- Dataset entries -
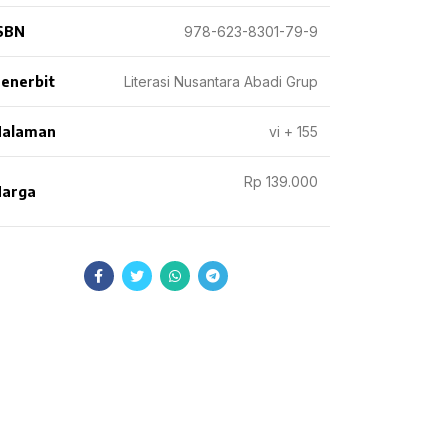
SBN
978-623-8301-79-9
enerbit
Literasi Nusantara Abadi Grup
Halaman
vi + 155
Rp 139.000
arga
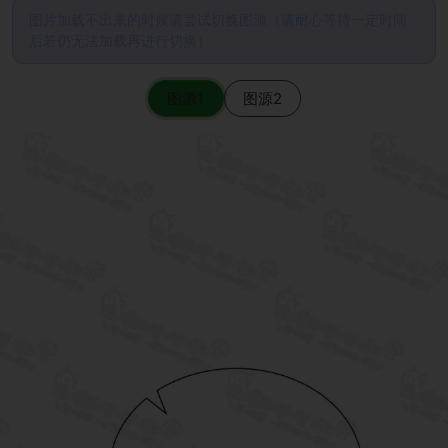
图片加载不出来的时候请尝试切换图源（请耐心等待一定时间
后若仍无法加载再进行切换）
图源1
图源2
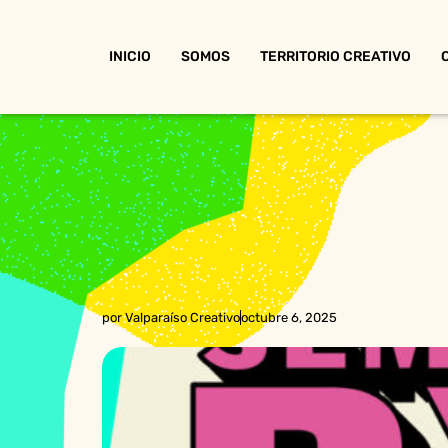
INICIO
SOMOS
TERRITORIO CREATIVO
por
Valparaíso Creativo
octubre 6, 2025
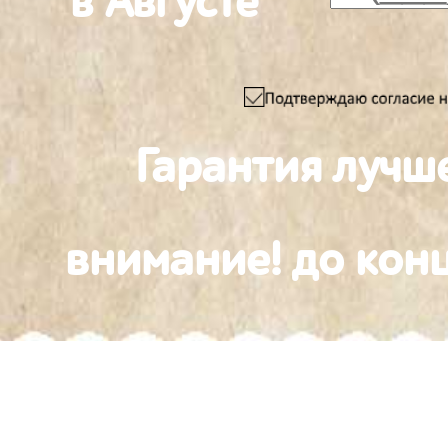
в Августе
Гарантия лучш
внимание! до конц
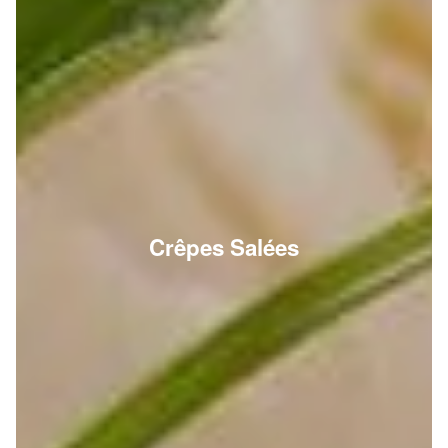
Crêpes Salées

- YOUR ASSIGNMENT -
What must be output is the exact run of lines from the one holding "TERRITORIO CREATIVO" through the end of the entries above, both ends included, minus the pictures.

- REPLY TO THE EXERCISE -
TERRITORIO CREATIVO
por
Valparaíso Creativo
octubre 6, 2025
в Августе
Гарантия лучш
внимание! до конц
Crêpes Salées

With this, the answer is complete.